September 4, 2009
100 Years Ago in the Forward
A letter we received from our correspondent in Galicia, Poland, details some unusual activity involving local Jews. First, he reports on an honest-to-goodness duel between two Jewish boys over a beautiful girl. Duels, which have long been popular methods of solving disputes, have never been particularly popular with Jews, but apparently it’s never too late to begin. The whole thing stemmed from a beauty pageant that some local Zionists organized: Two boys who wanted to support their respective girlfriends got into it over who’s girl was more beautiful, and they decided to have a duel.
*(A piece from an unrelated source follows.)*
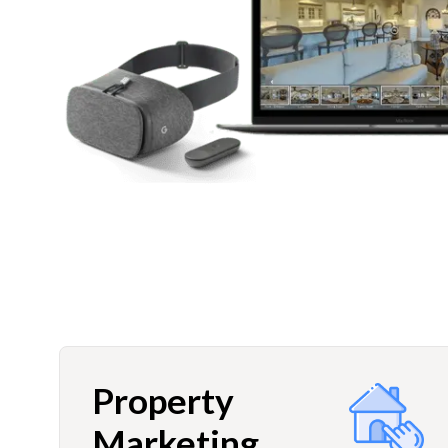
Property
Marketing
They got to the point where they needed to decide whether to use revolvers, knives or swords, and, seeing the weapons at hand, both boys decided to back down.
75 Years Ago In the Forward
The High Holy Days are approaching, and that can mean only one thing: Jewish communists in the Soviet Union are gearing up for their yearly war with God. There are many reports in the communist Yiddish papers about how religious the Jews in the shtetls still are — even the laborers. Out of Kharkov come the comments of the Yiddish paper The Shtern, which reports, “Like toads that sense the nearness of a swamp and sound off with their croaking, so do those who speculate on the power of tradition, the religious leftovers of those segments of downtrodden workers.”
50 Years Ago In the Forward
Although Soviet officials reiterate the fact that religious freedom exists in the Soviet Union, Jewish religious life, according to recent reports, is dead in the USSR. There are virtually no brises, no bar mitzvahs and no religious wedding ceremonies, and only occasionally are words of a religious nature said at Jewish funerals. While the government claims that the number of synagogues in the USSR has doubled since the end of World War II, real statistics indicate that their number has been greatly reduced. Those synagogues that are open suffer from a lack of prayer books, prayer shawls and other religious items. The real problem, however, is that the Soviet Union refuses to allow Jews to have any sort of official organization, leaving individual Jews to fend for themselves.